From: Sant Pere de Ribes, Spain
Gary Grigsby's World at War is exactly what he is after. You can play at least half the war in a couple of hours. I, personally, haven't played it much since my initial look into it for the very same reasons it would appeal to him. For me, it is too simple and the war goes by too fast. I started playing UV again last weekend and am leaning heavily toward picking up WiP soon to satisfy my need for an ultradetailed ultragrog grand strategic game, but for someone looking for a streamlined, fast paced grand strategic game WaW fits the bill completely.
First of all, thanks to everyone who has posted helpful suggestions here while I've been sleeping and working!
I already have Grigsby's World at War, I bought it in April 2005, and after a little experimentation I succeeded in playing a full game of it, which took me a whole morning. I mentioned to my diary at the time that it seemed "very complicated" -- this is a game whose manual runs to some 115 pages, so I don't see how anyone could call it simple! (A simple game, in case you want to know, would have a manual of one to four pages, like the early Avalon Hill board wargames.)
True, the playing time isn't excessive compared to a lot of other games, especially considering that it represents the whole Second World War; but I'm afraid the game totally failed to grab me, and I've never felt the urge to play it again. This is basically a subjective reaction, but I can find a few reasons:
1. The map doesn't give you much idea of what's going on. First, the screen is a distressingly small window on the world, and I failed to get much idea of the big picture by scrolling around. Second, even within a small area the map doesn't clearly show you what forces you've got in each region.
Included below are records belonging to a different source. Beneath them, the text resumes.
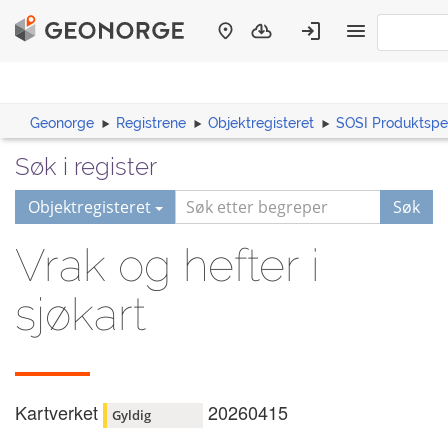
Geonorge
Registrene
Objektregisteret
SOSI Produktspes
Søk i register
Objektregisteret
Søk
Vrak og hefter i
sjøkart
Kartverket
20260415
Gyldig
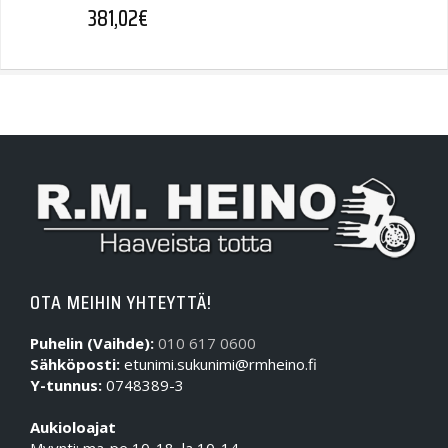
381,02
€
OTA MEIHIN YHTEYTTÄ!
Puhelin (Vaihde):
010 617 0600
Sähköposti:
etunimi.sukunimi@rmheino.fi
Y-tunnus:
0748389-3
Aukioloajat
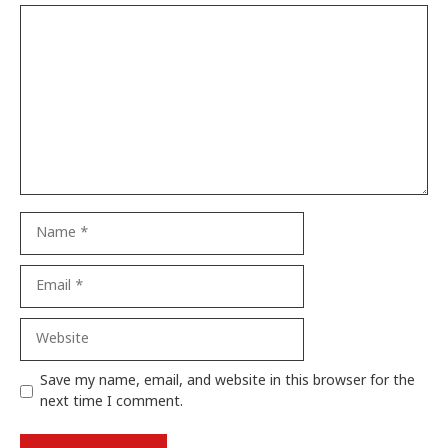
Comment
Name
Email
Website
Save my name, email, and website in this browser for the
next time I comment.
As a visual device for assessing the game situation, the map seemed pretty non-functional to me.
2. The economic side of the game, the production queue, etc., seemed both complicated and unappealing -- and takes place off the map entirely.
3. I realized that I have a good reason for normally avoiding the Second World War and other 20th-century conflicts: the situation is inherently complicated, both strategically and tactically, and there's probably no way of making a simple game out of it, unless you abandon all hope of simulating reality and play it as a Risk variant.